A cloud file storage and synchronization service that allows users to store files, sync across devices, share with others, and collaborate in real-time.
“Before diving into the design, let me clarify the requirements to make sure I understand the scope correctly.”
| Requirement | Details |
|---|---|
| File upload/download | Upload files from any device, download anytime |
| File sync | Automatic synchronization across all user devices |
| File sharing | Share files/folders with specific users or via public links |
| File versioning | Track changes, restore previous versions |
| Notifications | Notify users of changes to shared files |
| Offline support | Access and edit files without internet, sync when online |
| Requirement | Target |
|---|---|
| Availability | 99.99% uptime (< 52 min/year downtime) |
| Durability | 99.999999999% (11 nines) - never lose user data |
| Latency | < 500ms for metadata operations, upload speed limited by network |
| Consistency | Eventual consistency for sync, strong for sharing permissions |
| Scale | 500M users, 100M DAU |
Interview tip: Always clarify scope. Google Drive is complex - focusing on core storage and sync is appropriate for a 45-minute interview.

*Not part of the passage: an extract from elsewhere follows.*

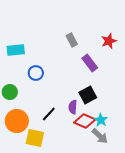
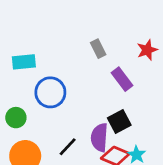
blue circle: (36, 73) -> (50, 92), size x1.5
purple semicircle: (73, 107) -> (99, 137), size x1.5

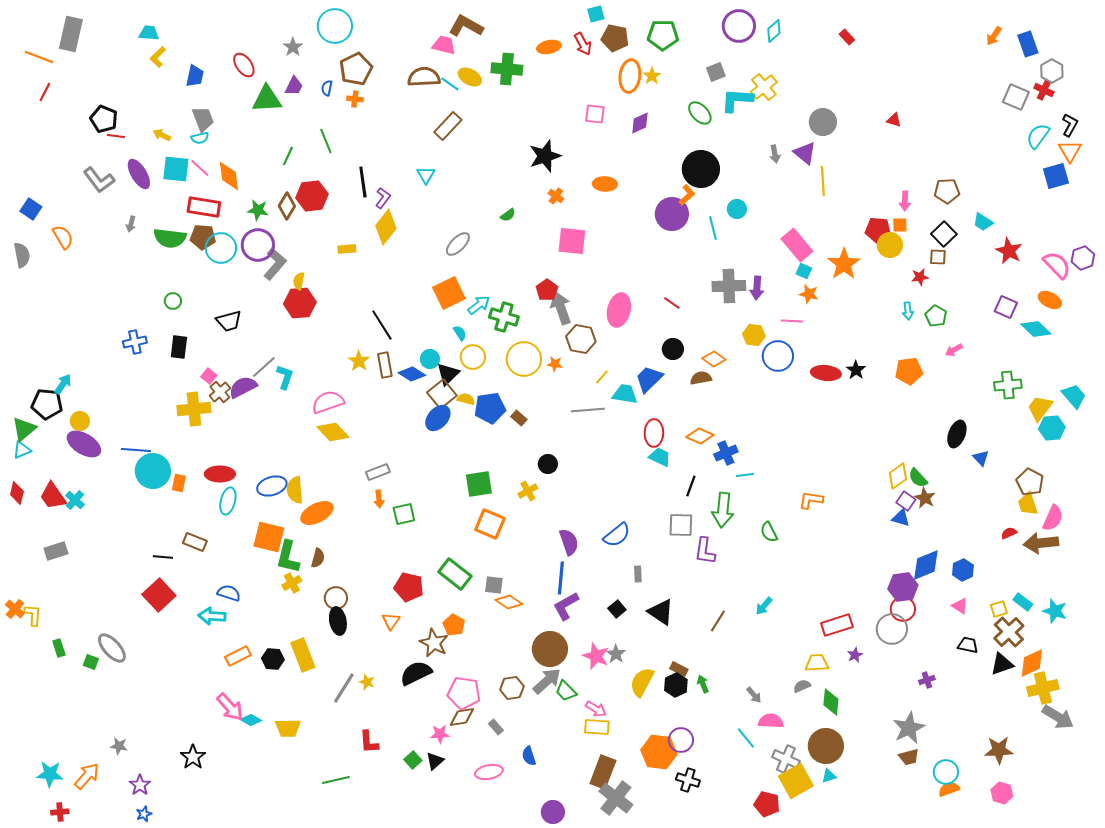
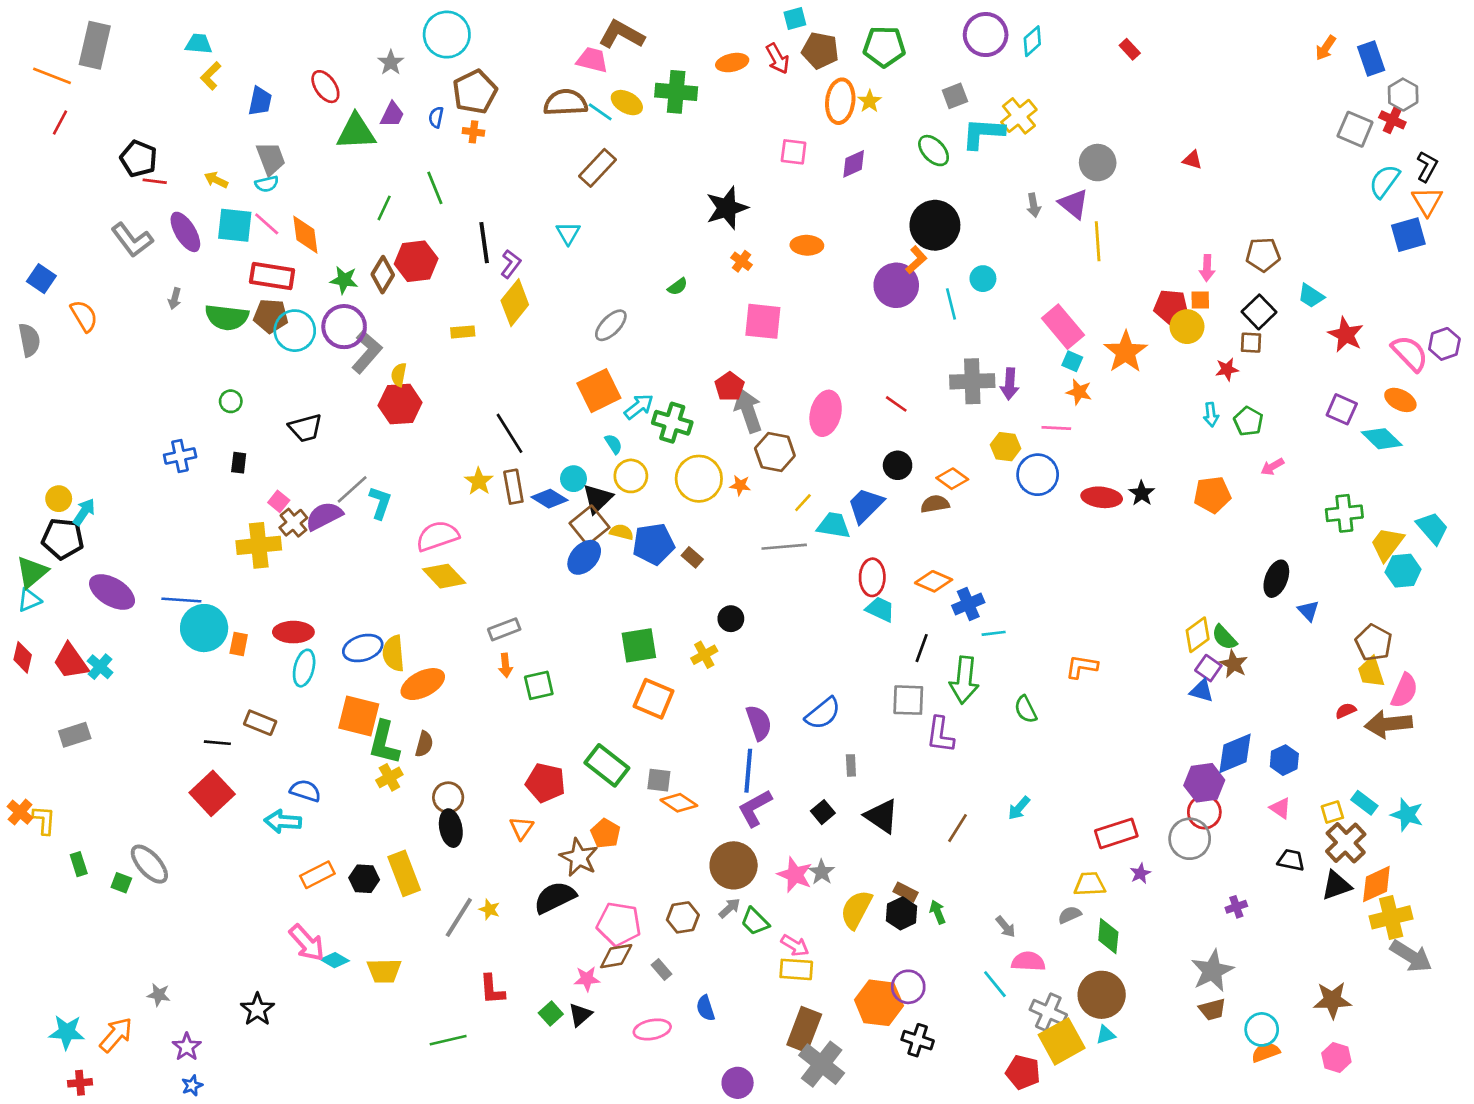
black rectangle: (179, 347) -> (239, 463), size x0.7
yellow circle: (80, 421) -> (59, 499), moved
gray arrow: (547, 681) -> (730, 908), size x0.6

“Let me estimate the scale to inform our design decisions.”
| Metric | Estimate |
|---|---|
| Total users | 500M |
| Daily active users (DAU) | 100M (20%) |
| Average files per user | 500 |
| Total files | 250B files |
| Operation | Calculation | Result |
|---|---|---|
| Uploads per day | 100M DAU × 2 uploads | 200M/day |
| Upload QPS | 200M / 86,400 | ~2,300 QPS |
| Peak upload QPS | 2,300 × 3 | ~7,000 QPS |
| Downloads per day | 100M DAU × 5 downloads | 500M/day |
| Download QPS | 500M / 86,400 | ~5,800 QPS |
| Sync checks per day | 100M DAU × 100 checks | 10B/day |
| Sync QPS | 10B / 86,400 | ~115,000 QPS |
| Data Type | Calculation | Result |
|---|---|---|
| Average file size | Mixed (docs, images, videos) | 1 MB |
| Storage per user | 500 files × 1 MB | 500 MB |
| Total storage | 500M users × 500 MB | 250 PB |
| Daily new storage | 200M uploads × 1 MB | 200 TB/day |
| Metadata per file | File info, versions, permissions | ~1 KB |
| Total metadata | 250B files × 1 KB | 250 TB |
| Direction | Calculation | Result |
|---|---|---|
| Upload bandwidth | 200M × 1 MB / 86,400 | ~23 Gbps |
| Download bandwidth | 500M × 1 MB / 86,400 | ~58 Gbps |
| Peak bandwidth | 81 Gbps × 3 | ~240 Gbps |
Key insight: The sync check QPS (115K) is much higher than upload/download. We need to optimize sync operations heavily.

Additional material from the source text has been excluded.